|
agosto 15, 2011
"Ex Isto" tropeça na sintaxe do escritor Paulo Leminski por Manuel da Costa Pinto, Folha de S. Paulo
"Ex Isto" tropeça na sintaxe do escritor Paulo Leminski
Matéria de Manuel da Costa Pinto originalmente publicada no caderno Ilustrada do jornal Folha de S. Paulo em 13 de agosto de 2011.
Filme se baseia em "Catatau", armadilha para apuro visual de Cao Guimarães
Baseado em "Catatau", de Paulo Leminski, "Ex Isto" é um filme que tropeça na sintaxe do escritor paranaense, sem conseguir recriá-la. Escrito por nove anos, com um fluxo verbal cujas invenções linguísticas o colocam ao lado de "Galáxias", de Haroldo de Campos (1929-2003), como grande realização em prosa da poética concreta, "Catatau" é uma armadilha para um diretor com o apuro visual de Cao Guimarães.

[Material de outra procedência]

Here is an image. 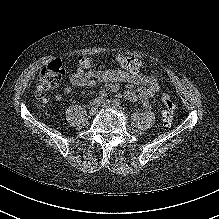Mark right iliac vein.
Here are the masks:
<instances>
[{
	"mask_svg": "<svg viewBox=\"0 0 219 219\" xmlns=\"http://www.w3.org/2000/svg\"><path fill=\"white\" fill-rule=\"evenodd\" d=\"M97 112H98V108H97V107H92V108L90 109V111H89V113H90L91 116L96 115Z\"/></svg>",
	"mask_w": 219,
	"mask_h": 219,
	"instance_id": "obj_1",
	"label": "right iliac vein"
}]
</instances>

Uma breve sinopse do livro mostra seu apelo cinematográfico: o filósofo francês René Descartes embarca na expedição do holandês Maurício de Nassau ao Brasil e, aqui, enlouquece com a exuberância tropical e com os efeitos de uma erva que turva seu projeto de fundar um racionalismo desconfiado da percepção sensível.
Partindo da fantasia biográfica (ele de fato viveu na Holanda e se engajou no Exército de Nassau, mas foi para a Alemanha), Leminski introduz duas personagens.
Um delas, histórica, é o polonês Artyczewski, que na ficção teria apresentado Descartes à erva maldita. A outra, imaginária, é Occam, uma espécie de sombra oculta, cujo nome remete a Guilherme de Ockham (pensador inglês do século 14). Ocorre que tais personagens só existem como entidades abstratas na tela mental de Cartesius (forma latina de Descartes): ele espera Artyczewski como um messias que o liberte do caos, no qual Occam entra como monstro textual que governa seu solilóquio desordenado, saturado de neologismos.
Cao Guimarães escolhe com sensibilidade os trechos de "Catatau" ditos pelo ator João Miguel, na pele de um Descartes vagando entorpecido por selvas tropicais e ruas atuais do Recife e de Brasília (onde Leminski projeta a erosão solar, e intemporal, do racionalismo cartesiano).
Mas há nítida dissonância entre a escrita espasmódica do livro e os planos-sequências de "Ex Isto", cuja plasticidade, límpida até numa cena de mercado popular, é um refúgio para a incapacidade de recriar os fantasmas da prosa mutante de Leminski.